** Work request **
Entries follow. Set all of them down as they stand.

** Information shown **
★ ★ ★
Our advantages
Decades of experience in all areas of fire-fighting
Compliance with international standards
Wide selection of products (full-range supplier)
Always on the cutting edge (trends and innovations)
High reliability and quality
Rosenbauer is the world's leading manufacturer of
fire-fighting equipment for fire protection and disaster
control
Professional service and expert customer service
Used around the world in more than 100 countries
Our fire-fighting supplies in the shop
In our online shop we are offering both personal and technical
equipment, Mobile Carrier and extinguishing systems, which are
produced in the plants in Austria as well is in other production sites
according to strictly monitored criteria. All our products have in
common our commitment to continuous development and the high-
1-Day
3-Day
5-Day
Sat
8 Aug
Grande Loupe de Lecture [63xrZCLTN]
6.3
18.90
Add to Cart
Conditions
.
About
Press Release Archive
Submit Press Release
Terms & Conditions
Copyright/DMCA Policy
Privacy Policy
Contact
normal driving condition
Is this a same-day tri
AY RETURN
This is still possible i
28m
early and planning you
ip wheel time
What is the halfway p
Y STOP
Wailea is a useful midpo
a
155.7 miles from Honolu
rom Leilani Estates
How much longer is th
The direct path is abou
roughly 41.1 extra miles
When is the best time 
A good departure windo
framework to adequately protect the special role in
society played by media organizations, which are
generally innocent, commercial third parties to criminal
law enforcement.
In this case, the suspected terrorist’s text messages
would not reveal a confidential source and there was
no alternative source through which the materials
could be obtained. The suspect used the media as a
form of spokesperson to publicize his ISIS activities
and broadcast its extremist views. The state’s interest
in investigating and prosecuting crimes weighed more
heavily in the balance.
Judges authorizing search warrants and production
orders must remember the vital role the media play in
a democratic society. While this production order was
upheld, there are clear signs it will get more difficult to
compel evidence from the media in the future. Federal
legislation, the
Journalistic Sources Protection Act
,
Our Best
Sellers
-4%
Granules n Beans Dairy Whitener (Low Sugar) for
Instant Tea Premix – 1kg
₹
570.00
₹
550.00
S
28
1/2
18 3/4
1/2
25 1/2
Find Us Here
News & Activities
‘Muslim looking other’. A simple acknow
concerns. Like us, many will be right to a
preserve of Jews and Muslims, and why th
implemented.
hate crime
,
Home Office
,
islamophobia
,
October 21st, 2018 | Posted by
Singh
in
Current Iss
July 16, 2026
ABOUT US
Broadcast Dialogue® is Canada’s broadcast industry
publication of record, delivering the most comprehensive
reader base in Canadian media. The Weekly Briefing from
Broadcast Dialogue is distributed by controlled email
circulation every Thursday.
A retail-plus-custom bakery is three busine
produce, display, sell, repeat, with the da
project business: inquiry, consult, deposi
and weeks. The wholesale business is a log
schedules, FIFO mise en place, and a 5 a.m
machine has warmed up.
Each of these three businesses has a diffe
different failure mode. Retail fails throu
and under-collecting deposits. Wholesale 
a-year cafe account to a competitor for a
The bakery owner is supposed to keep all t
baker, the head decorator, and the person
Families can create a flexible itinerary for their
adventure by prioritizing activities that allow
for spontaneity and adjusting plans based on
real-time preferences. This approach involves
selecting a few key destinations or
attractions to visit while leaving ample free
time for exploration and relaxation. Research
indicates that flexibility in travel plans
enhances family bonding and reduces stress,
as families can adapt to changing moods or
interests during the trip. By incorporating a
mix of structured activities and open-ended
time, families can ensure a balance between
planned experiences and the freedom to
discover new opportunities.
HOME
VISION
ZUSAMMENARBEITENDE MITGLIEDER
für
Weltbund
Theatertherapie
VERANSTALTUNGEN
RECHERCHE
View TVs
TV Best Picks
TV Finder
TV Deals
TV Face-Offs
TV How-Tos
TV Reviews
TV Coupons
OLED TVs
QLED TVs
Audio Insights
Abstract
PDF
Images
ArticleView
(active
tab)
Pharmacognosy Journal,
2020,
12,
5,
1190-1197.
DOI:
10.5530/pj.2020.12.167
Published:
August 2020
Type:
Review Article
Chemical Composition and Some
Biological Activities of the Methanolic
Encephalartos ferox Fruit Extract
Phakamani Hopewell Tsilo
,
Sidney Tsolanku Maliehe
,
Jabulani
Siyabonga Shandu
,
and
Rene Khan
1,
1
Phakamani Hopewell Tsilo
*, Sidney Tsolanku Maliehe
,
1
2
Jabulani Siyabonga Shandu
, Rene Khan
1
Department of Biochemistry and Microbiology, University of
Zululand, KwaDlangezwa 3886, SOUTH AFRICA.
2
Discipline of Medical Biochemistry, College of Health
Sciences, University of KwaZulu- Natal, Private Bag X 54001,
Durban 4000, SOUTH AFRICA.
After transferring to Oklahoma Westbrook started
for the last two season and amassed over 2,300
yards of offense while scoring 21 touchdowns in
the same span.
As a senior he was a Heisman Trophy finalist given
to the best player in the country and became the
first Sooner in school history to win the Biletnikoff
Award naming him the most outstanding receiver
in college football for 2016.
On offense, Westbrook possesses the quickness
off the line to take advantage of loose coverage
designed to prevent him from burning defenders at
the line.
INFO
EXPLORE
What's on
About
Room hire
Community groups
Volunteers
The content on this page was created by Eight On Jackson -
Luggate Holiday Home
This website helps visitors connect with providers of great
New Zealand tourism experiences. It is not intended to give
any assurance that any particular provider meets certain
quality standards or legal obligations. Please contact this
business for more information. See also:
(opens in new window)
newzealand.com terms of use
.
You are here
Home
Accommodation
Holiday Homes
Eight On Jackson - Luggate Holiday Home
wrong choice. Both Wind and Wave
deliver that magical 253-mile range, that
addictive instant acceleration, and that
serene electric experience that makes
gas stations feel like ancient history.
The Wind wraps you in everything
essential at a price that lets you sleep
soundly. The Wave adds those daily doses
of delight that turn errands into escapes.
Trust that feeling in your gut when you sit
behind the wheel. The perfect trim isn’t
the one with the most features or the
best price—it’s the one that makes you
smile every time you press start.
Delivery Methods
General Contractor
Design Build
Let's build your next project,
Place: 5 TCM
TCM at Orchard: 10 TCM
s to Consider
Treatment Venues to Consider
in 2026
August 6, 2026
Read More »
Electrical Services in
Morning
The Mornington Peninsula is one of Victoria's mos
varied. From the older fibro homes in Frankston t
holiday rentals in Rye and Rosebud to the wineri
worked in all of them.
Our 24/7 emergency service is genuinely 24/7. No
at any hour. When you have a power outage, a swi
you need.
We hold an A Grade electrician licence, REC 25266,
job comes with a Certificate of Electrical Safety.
★ ★ ★
** Written response **
Our advantages
Decades of experience in all areas of fire-fighting
Compliance with international standards
Wide selection of products (full-range supplier)
Always on the cutting edge (trends and innovations)
High reliability and quality
Rosenbauer is the world's leading manufacturer of
fire-fighting equipment for fire protection and disaster
control
Professional service and expert customer service
Used around the world in more than 100 countries
Our fire-fighting supplies in the shop
In our online shop we are offering both personal and technical
equipment, Mobile Carrier and extinguishing systems, which are
produced in the plants in Austria as well is in other production sites
according to strictly monitored criteria. All our products have in
common our commitment to continuous development and the high-
1-Day
3-Day
5-Day
Sat
8 Aug
Grande Loupe de Lecture [63xrZCLTN]
6.3
18.90
Add to Cart
Conditions
.
About
Press Release Archive
Submit Press Release
Terms & Conditions
Copyright/DMCA Policy
Privacy Policy
Contact
normal driving condition
Is this a same-day tri
AY RETURN
This is still possible i
28m
early and planning you
ip wheel time
What is the halfway p
Y STOP
Wailea is a useful midpo
a
155.7 miles from Honolu
rom Leilani Estates
How much longer is th
The direct path is abou
roughly 41.1 extra miles
When is the best time 
A good departure windo
framework to adequately protect the special role in
society played by media organizations, which are
generally innocent, commercial third parties to criminal
law enforcement.
In this case, the suspected terrorist’s text messages
would not reveal a confidential source and there was
no alternative source through which the materials
could be obtained. The suspect used the media as a
form of spokesperson to publicize his ISIS activities
and broadcast its extremist views. The state’s interest
in investigating and prosecuting crimes weighed more
heavily in the balance.
Judges authorizing search warrants and production
orders must remember the vital role the media play in
a democratic society. While this production order was
upheld, there are clear signs it will get more difficult to
compel evidence from the media in the future. Federal
legislation, the
Journalistic Sources Protection Act
,
Our Best
Sellers
-4%
Granules n Beans Dairy Whitener (Low Sugar) for
Instant Tea Premix – 1kg
₹
570.00
₹
550.00
S
28
1/2
18 3/4
1/2
25 1/2
Find Us Here
News & Activities
‘Muslim looking other’. A simple acknow
concerns. Like us, many will be right to a
preserve of Jews and Muslims, and why th
implemented.
hate crime
,
Home Office
,
islamophobia
,
October 21st, 2018 | Posted by
Singh
in
Current Iss
July 16, 2026
ABOUT US
Broadcast Dialogue® is Canada’s broadcast industry
publication of record, delivering the most comprehensive
reader base in Canadian media. The Weekly Briefing from
Broadcast Dialogue is distributed by controlled email
circulation every Thursday.
A retail-plus-custom bakery is three busine
produce, display, sell, repeat, with the da
project business: inquiry, consult, deposi
and weeks. The wholesale business is a log
schedules, FIFO mise en place, and a 5 a.m
machine has warmed up.
Each of these three businesses has a diffe
different failure mode. Retail fails throu
and under-collecting deposits. Wholesale 
a-year cafe account to a competitor for a
The bakery owner is supposed to keep all t
baker, the head decorator, and the person
Families can create a flexible itinerary for their
adventure by prioritizing activities that allow
for spontaneity and adjusting plans based on
real-time preferences. This approach involves
selecting a few key destinations or
attractions to visit while leaving ample free
time for exploration and relaxation. Research
indicates that flexibility in travel plans
enhances family bonding and reduces stress,
as families can adapt to changing moods or
interests during the trip. By incorporating a
mix of structured activities and open-ended
time, families can ensure a balance between
planned experiences and the freedom to
discover new opportunities.
HOME
VISION
ZUSAMMENARBEITENDE MITGLIEDER
für
Weltbund
Theatertherapie
VERANSTALTUNGEN
RECHERCHE
View TVs
TV Best Picks
TV Finder
TV Deals
TV Face-Offs
TV How-Tos
TV Reviews
TV Coupons
OLED TVs
QLED TVs
Audio Insights
Abstract
PDF
Images
ArticleView
(active
tab)
Pharmacognosy Journal,
2020,
12,
5,
1190-1197.
DOI:
10.5530/pj.2020.12.167
Published:
August 2020
Type:
Review Article
Chemical Composition and Some
Biological Activities of the Methanolic
Encephalartos ferox Fruit Extract
Phakamani Hopewell Tsilo
,
Sidney Tsolanku Maliehe
,
Jabulani
Siyabonga Shandu
,
and
Rene Khan
1,
1
Phakamani Hopewell Tsilo
*, Sidney Tsolanku Maliehe
,
1
2
Jabulani Siyabonga Shandu
, Rene Khan
1
Department of Biochemistry and Microbiology, University of
Zululand, KwaDlangezwa 3886, SOUTH AFRICA.
2
Discipline of Medical Biochemistry, College of Health
Sciences, University of KwaZulu- Natal, Private Bag X 54001,
Durban 4000, SOUTH AFRICA.
After transferring to Oklahoma Westbrook started
for the last two season and amassed over 2,300
yards of offense while scoring 21 touchdowns in
the same span.
As a senior he was a Heisman Trophy finalist given
to the best player in the country and became the
first Sooner in school history to win the Biletnikoff
Award naming him the most outstanding receiver
in college football for 2016.
On offense, Westbrook possesses the quickness
off the line to take advantage of loose coverage
designed to prevent him from burning defenders at
the line.
INFO
EXPLORE
What's on
About
Room hire
Community groups
Volunteers
The content on this page was created by Eight On Jackson -
Luggate Holiday Home
This website helps visitors connect with providers of great
New Zealand tourism experiences. It is not intended to give
any assurance that any particular provider meets certain
quality standards or legal obligations. Please contact this
business for more information. See also:
(opens in new window)
newzealand.com terms of use
.
You are here
Home
Accommodation
Holiday Homes
Eight On Jackson - Luggate Holiday Home
wrong choice. Both Wind and Wave
deliver that magical 253-mile range, that
addictive instant acceleration, and that
serene electric experience that makes
gas stations feel like ancient history.
The Wind wraps you in everything
essential at a price that lets you sleep
soundly. The Wave adds those daily doses
of delight that turn errands into escapes.
Trust that feeling in your gut when you sit
behind the wheel. The perfect trim isn’t
the one with the most features or the
best price—it’s the one that makes you
smile every time you press start.
Delivery Methods
General Contractor
Design Build
Let's build your next project,
Place: 5 TCM
TCM at Orchard: 10 TCM
s to Consider
Treatment Venues to Consider
in 2026
August 6, 2026
Read More »
Electrical Services in
Morning
The Mornington Peninsula is one of Victoria's mos
varied. From the older fibro homes in Frankston t
holiday rentals in Rye and Rosebud to the wineri
worked in all of them.
Our 24/7 emergency service is genuinely 24/7. No
at any hour. When you have a power outage, a swi
you need.
We hold an A Grade electrician licence, REC 25266,
job comes with a Certificate of Electrical Safety.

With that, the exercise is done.